Leaving out all pictures, transcribe the lines below exactly, from the first through the line containing "Главная (235, 317)".
#### Records to process ####
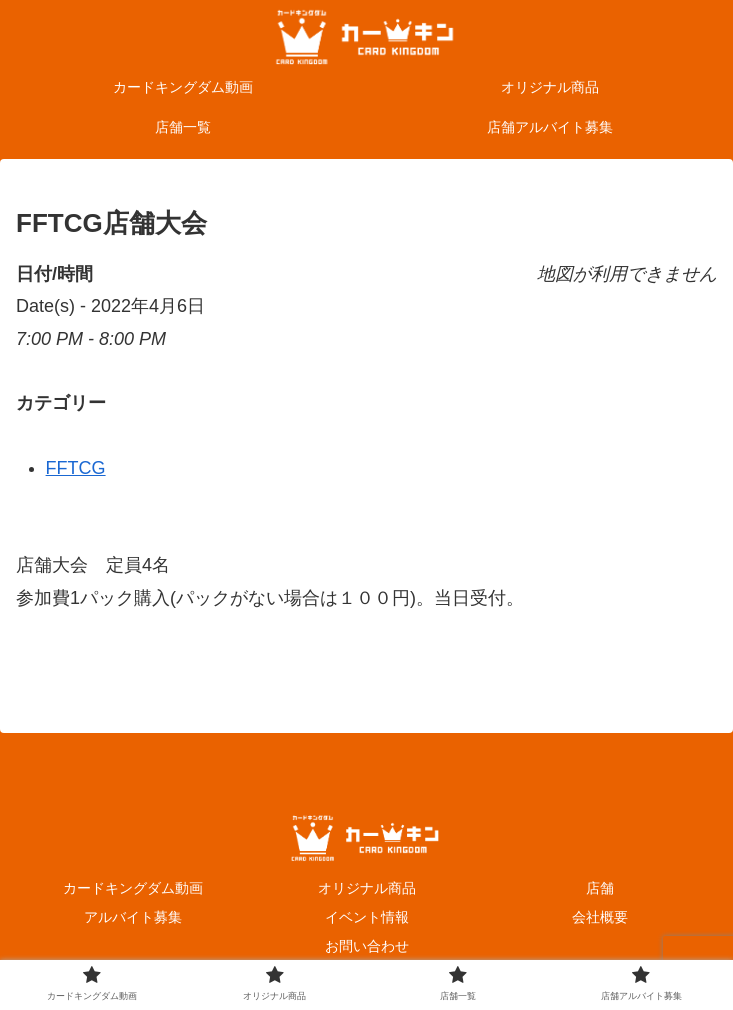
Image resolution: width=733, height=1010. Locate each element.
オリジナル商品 (367, 888)
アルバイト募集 (133, 917)
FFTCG (76, 468)
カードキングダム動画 (133, 888)
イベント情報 (367, 917)
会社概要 (600, 917)
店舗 (600, 888)
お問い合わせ (367, 946)
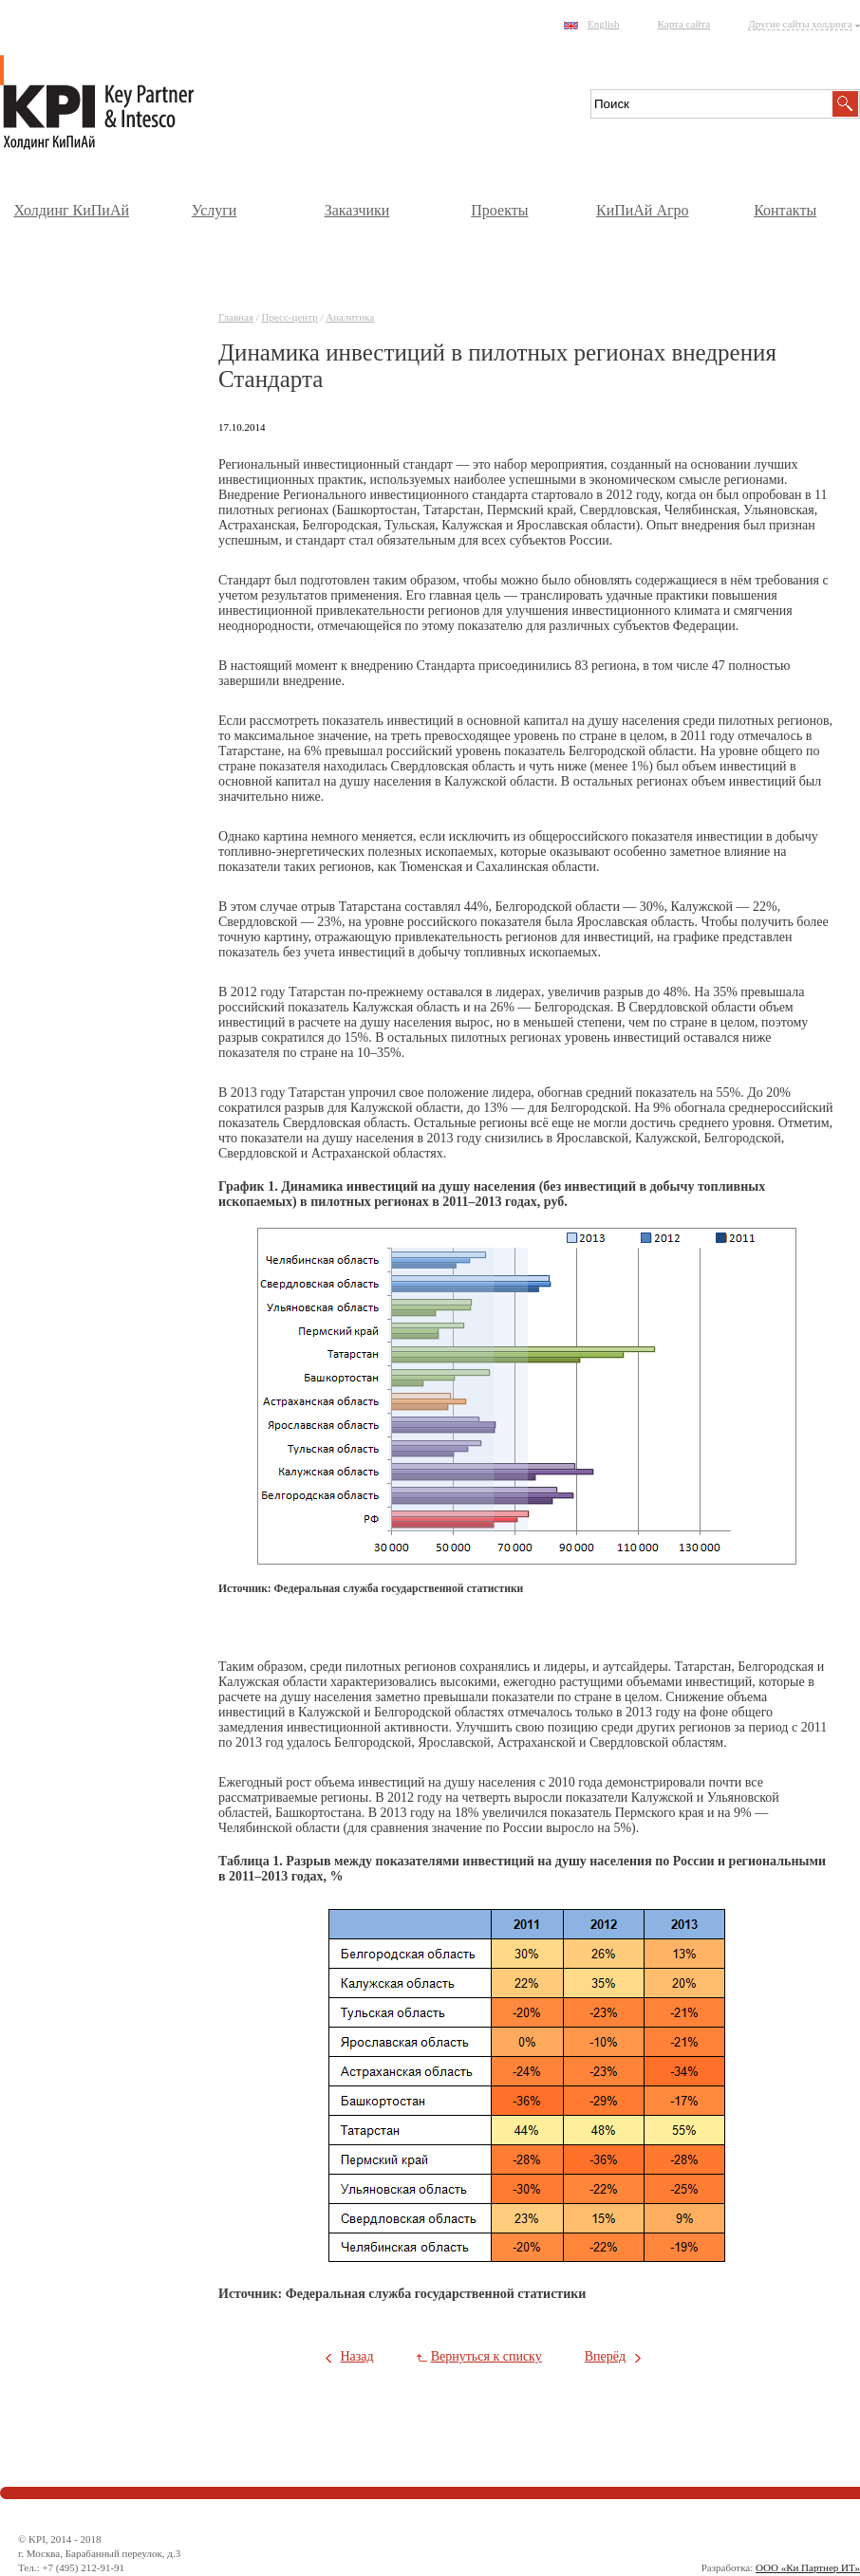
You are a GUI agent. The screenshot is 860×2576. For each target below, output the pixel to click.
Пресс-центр (290, 317)
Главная (235, 317)
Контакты (785, 210)
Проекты (499, 210)
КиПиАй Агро (642, 210)
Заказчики (357, 210)
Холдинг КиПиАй (71, 210)
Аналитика (350, 317)
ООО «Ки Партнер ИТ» (808, 2567)
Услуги (214, 210)
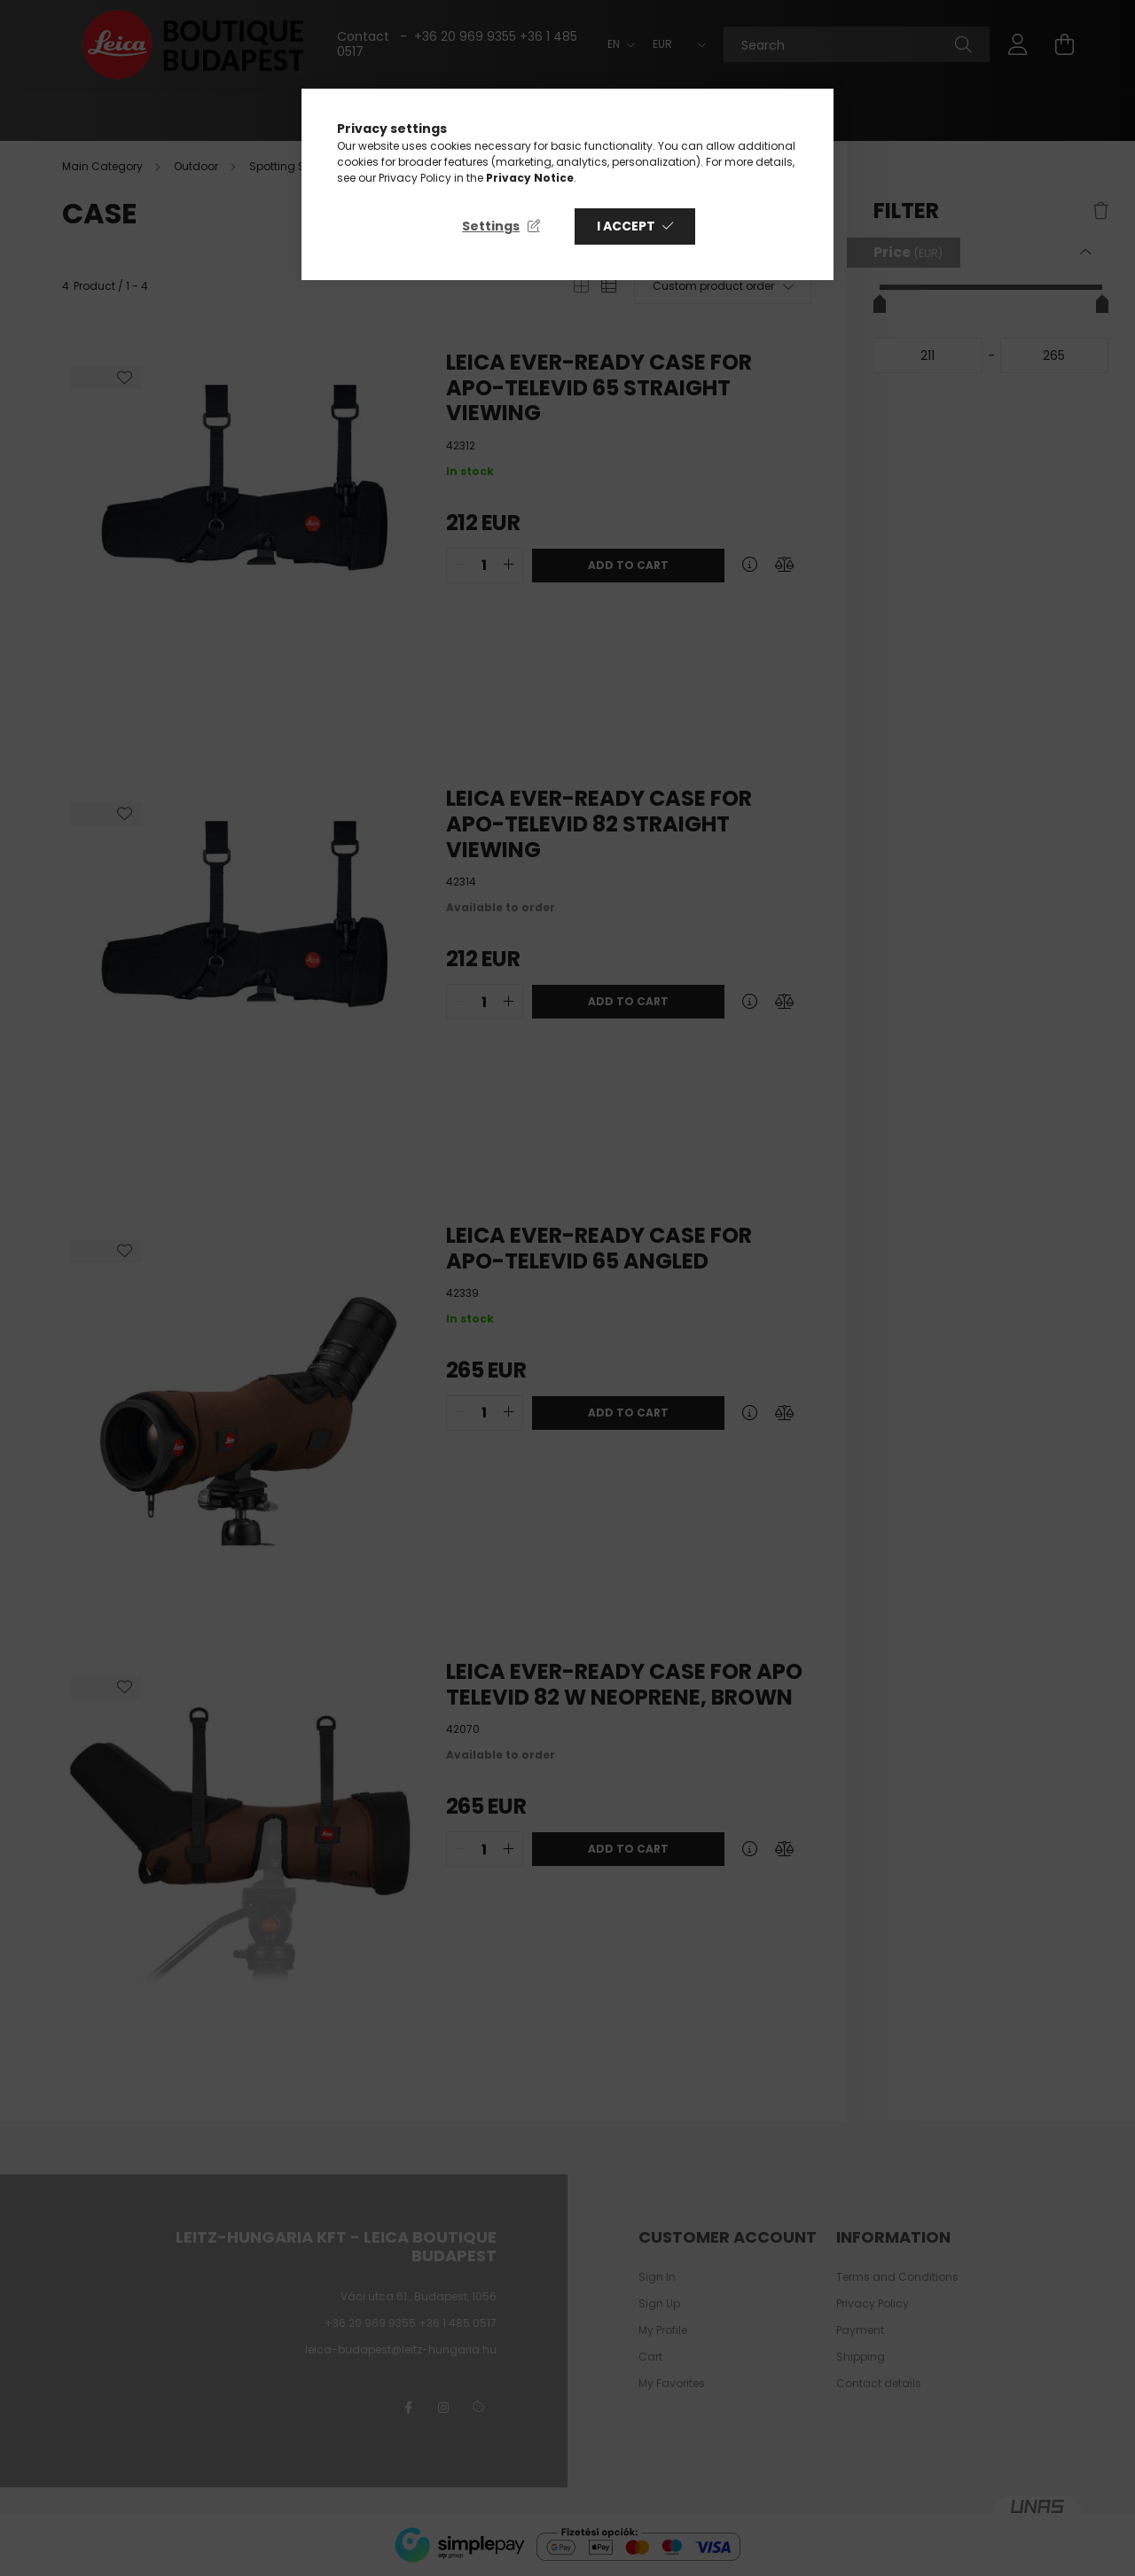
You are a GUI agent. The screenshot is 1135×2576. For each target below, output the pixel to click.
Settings (491, 226)
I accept (626, 226)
####
> **Response for this exercise**
Image resolution: width=733, height=1010. Locate each element.
オリジナル商品 (367, 888)
アルバイト募集 (133, 917)
FFTCG (76, 468)
カードキングダム動画 (133, 888)
イベント情報 (367, 917)
会社概要 (600, 917)
店舗 (600, 888)
お問い合わせ (367, 946)
You are a GUI agent. The screenshot is 860×2576. For each target below, output the pixel to click.
Пресс-центр (290, 317)
Главная (235, 317)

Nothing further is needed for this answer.